- **Exercise brief**: Please show every line in the entries below that includes the word "geschiedenis".

Saved data entries
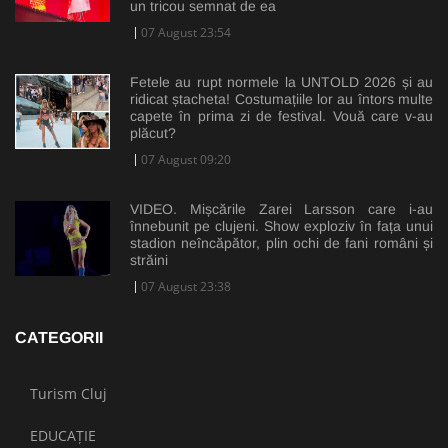
un tricou semnat de ea
07 August 23:54
Fetele au rupt normele la UNTOLD 2026 și au
ridicat ștacheta! Costumațiile lor au întors multe
capete în prima zi de festival. Vouă care v-au
plăcut?
07 August 09:20
VIDEO. Mișcările Zarei Larsson care i-au
înnebunit pe clujeni. Show exploziv în fața unui
stadion neîncăpător, plin ochi de fani români și
străini
07 August 23:38
CATEGORII
Turism Cluj
EDUCAȚIE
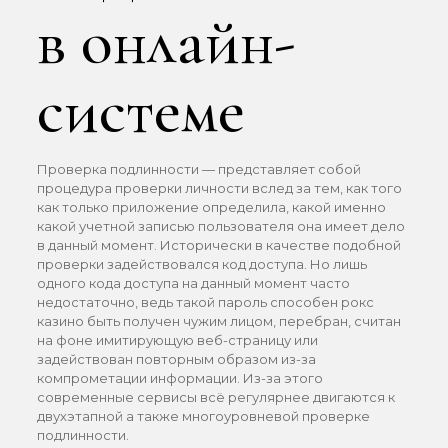
в онлайн-
системе
Проверка подлинности — представляет собой
процедура проверки личности вслед за тем, как того
как только приложение определила, какой именно
какой учетной записью пользователя она имеет дело
в данный момент. Исторически в качестве подобной
проверки задействовался код доступа. Но лишь
одного кода доступа на данный момент часто
недостаточно, ведь такой пароль способен рокс
казино быть получен чужим лицом, перебран, считан
на фоне имитирующую веб-страницу или
задействован повторным образом из-за
компрометации информации. Из-за этого
современные сервисы всё регулярнее двигаются к
двухэтапной а также многоуровневой проверке
подлинности.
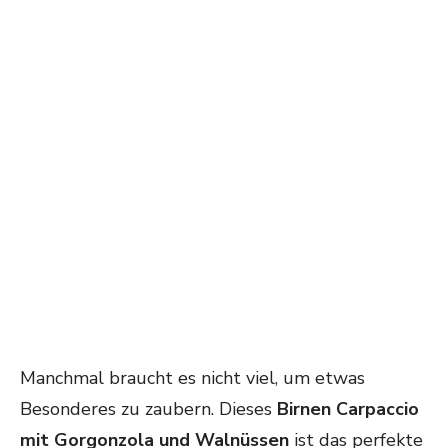
Manchmal braucht es nicht viel, um etwas
Besonderes zu zaubern. Dieses
Birnen Carpaccio
mit Gorgonzola und Walnüssen
ist das perfekte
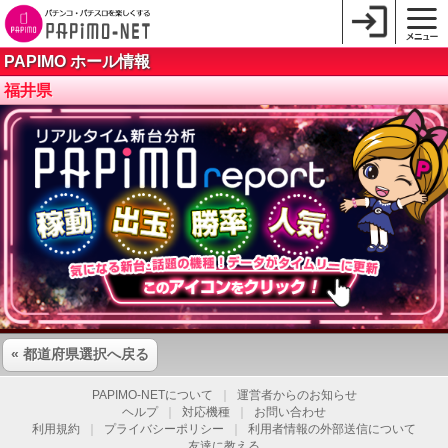
PAPIMO ホール情報
福井県
« 都道府県選択へ戻る
PAPIMO-NETについて
｜
運営者からのお知らせ
ヘルプ
｜
対応機種
｜
お問い合わせ
利用規約
｜
プライバシーポリシー
｜
利用者情報の外部送信について
友達に教える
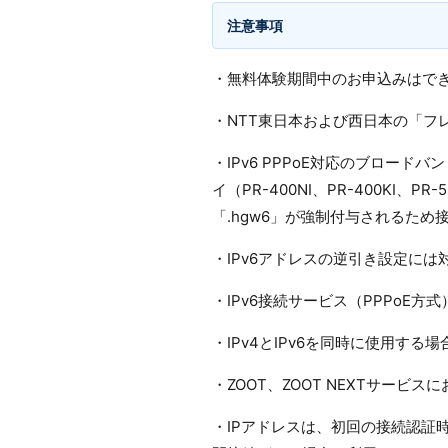
注意事項
・無料体験期間中のお申込みはで
・NTT東日本および西日本の「フ
・IPv6 PPPoE対応のブロー
イ（PR-400NI、PR-400K
「.hgw6」が強制付与されるため
・IPv6アドレスの逆引き設定に
・IPv6接続サービス（PPPo
・IPv4とIPv6を同時に使用す
・ZOOT、ZOOT NEXTサー
・IPアドレスは、初回の接続認証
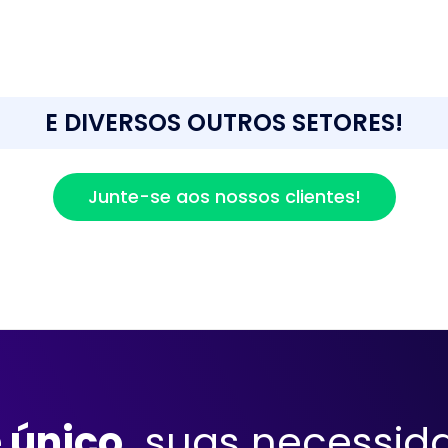
E DIVERSOS OUTROS SETORES!
Junte-se aos nossos clientes!
 único,
suas necessid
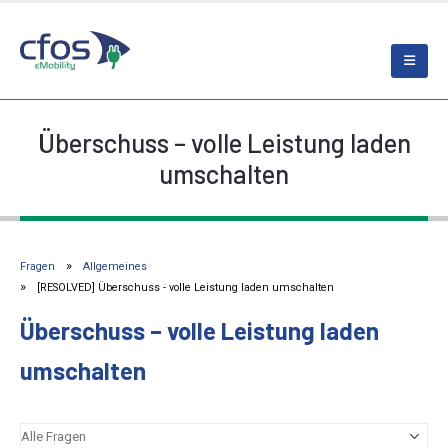
Überschuss – volle Leistung laden
umschalten
Fragen
Allgemeines
[RESOLVED] Überschuss - volle Leistung laden umschalten
Überschuss – volle Leistung laden
umschalten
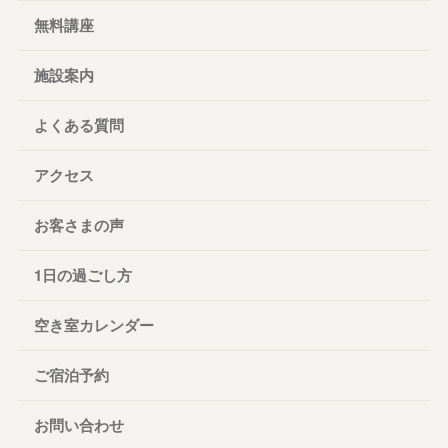
無料講座
施設案内
よくある質問
アクセス
お客さまの声
1日の過ごし方
空き室カレンダー
ご宿泊予約
お問い合わせ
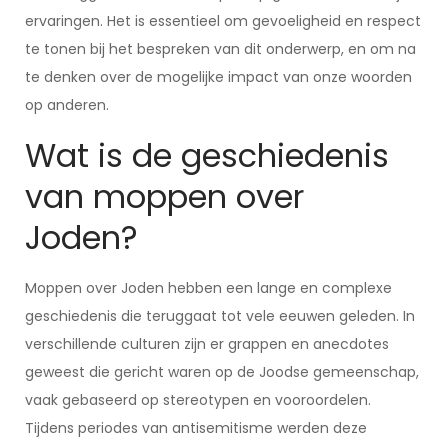
ervaringen. Het is essentieel om gevoeligheid en respect
te tonen bij het bespreken van dit onderwerp, en om na
te denken over de mogelijke impact van onze woorden
op anderen.
Wat is de geschiedenis
van moppen over
Joden?
Moppen over Joden hebben een lange en complexe
geschiedenis die teruggaat tot vele eeuwen geleden. In
verschillende culturen zijn er grappen en anecdotes
geweest die gericht waren op de Joodse gemeenschap,
vaak gebaseerd op stereotypen en vooroordelen.
Tijdens periodes van antisemitisme werden deze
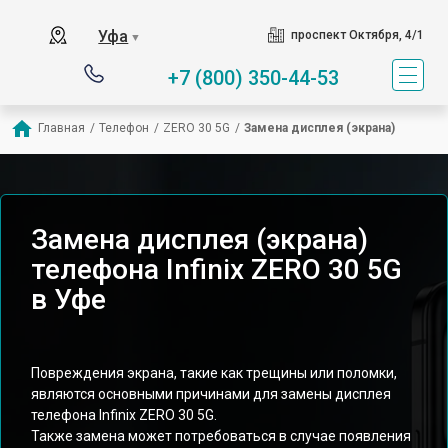
Уфа
проспект Октября, 4/1
▼
+7 (800) 350-44-53
Главная
/
Телефон
/
ZERO 30 5G
/
Замена дисплея (экрана)
Замена дисплея (экрана)
телефона Infinix ZERO 30 5G
в Уфе
Повреждения экрана, такие как трещины или поломки,
являются основными причинами для замены дисплея
телефона Infinix ZERO 30 5G.
Также замена может потребоваться в случае появления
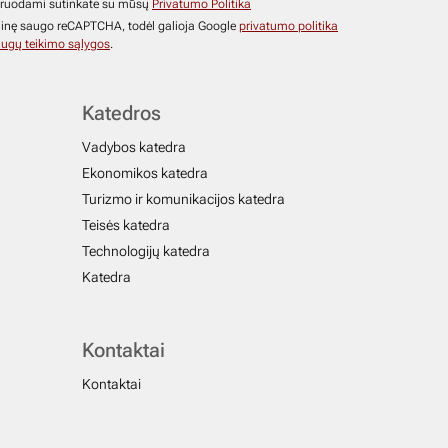
ruodami sutinkate su mūsų
Privatumo Politika
ainę saugo reCAPTCHA, todėl galioja Google
privatumo politika
ugų teikimo sąlygos
.
Katedros
Vadybos katedra
Ekonomikos katedra
Turizmo ir komunikacijos katedra
Teisės katedra
Technologijų katedra
Katedra
Kontaktai
Kontaktai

- **Response to the task**:
Wat is de geschiedenis
geschiedenis die teruggaat tot vele eeuwen geleden. In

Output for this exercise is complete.